Tekrar arkadaşlarını düşündü. Savaşta ölmüş olma ihtimallerini kafasından sildi çünkü Snape bundan hiç bahsetmemişti. Büyük ihtimalle Ron ve Hermione evlenmişlerdi. Acaba düğünleri nasıl olmuştu? Harry bunları kaçırmıştı, her birini. Her şeyi öğrenmek istiyordu, kime ne olduğunu bilmek istiyordu ama bunun gereksiz olduğunu da biliyordu. Sonuçta bu yaşadıkları birazdan sonlanacaktı. Bunu nasıl yapacağını biliyordu. Gitmek istediği zamanı aklında kurmuştu bile. Şimdi tek yapması gereken o zamanı gözünün önüne getirmekti.

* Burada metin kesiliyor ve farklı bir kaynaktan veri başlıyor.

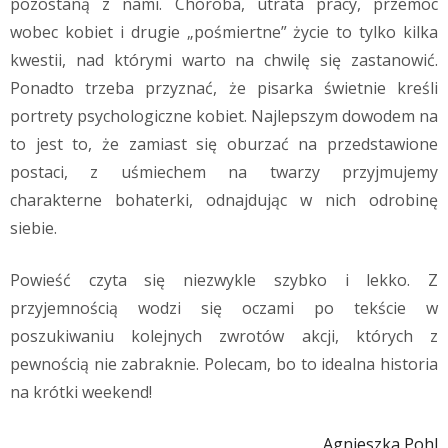
pozostaną z nami. Choroba, utrata pracy, przemoc
wobec kobiet i drugie „pośmiertne” życie to tylko kilka
kwestii, nad którymi warto na chwilę się zastanowić.
Ponadto trzeba przyznać, że pisarka świetnie kreśli
portrety psychologiczne kobiet. Najlepszym dowodem na
to jest to, że zamiast się oburzać na przedstawione
postaci, z uśmiechem na twarzy przyjmujemy
charakterne bohaterki, odnajdując w nich odrobinę
siebie.
Powieść czyta się niezwykle szybko i lekko. Z
przyjemnością wodzi się oczami po tekście w
poszukiwaniu kolejnych zwrotów akcji, których z
pewnością nie zabraknie. Polecam, bo to idealna historia
na krótki weekend!
Agnieszka Pohl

Bunu yapabilmek için asasına ihtiyacı vardı. Yavaşça ayağa kalktı ve yatağın yanındaki koltuğa birer paçavra gibi fırlatılmış olan eşofmanının cebindeki asasını aldı. Aklına yedinci yılını getirerek bir resim oluşturdu. Şimdi tek yapması gereken o resme odaklanıp buradan kurtulmaktı.
Aradan birkaç dakika geçmesine rağmen hiçbir şey olmuyordu. Harry artık pes ederken bir anda odanın kapısı çaldı ve Snape gülümseyerek içeriye girdi "Kahvaltı hazır, yeyip çıkalım mı? Dumbledore'un barbekü partisine geç kalmak istemezsin, ha?"
Harry ona gülümseyerek bakan Snape'e gülümsedi. Ne de olsa şu an aralarında suçsuz olan oydu. "Tamam Severus, geliyorum..." dedi ve onun peşinden aşağıya indi.
Kahvaltılarını ederken Snape ondan gözünü bir saniye bile ayırmamıştı. Sonunda kahvaltıları bittiğinde Harry'nin yanına oturdu. "Harry, tam olarak neyi hatırlamıyorsun?" dedi yavaşça. Onu sıkboğaz etmek istemiyordu ama bunu bilmeliydi, önemli bir şey olabilirdi.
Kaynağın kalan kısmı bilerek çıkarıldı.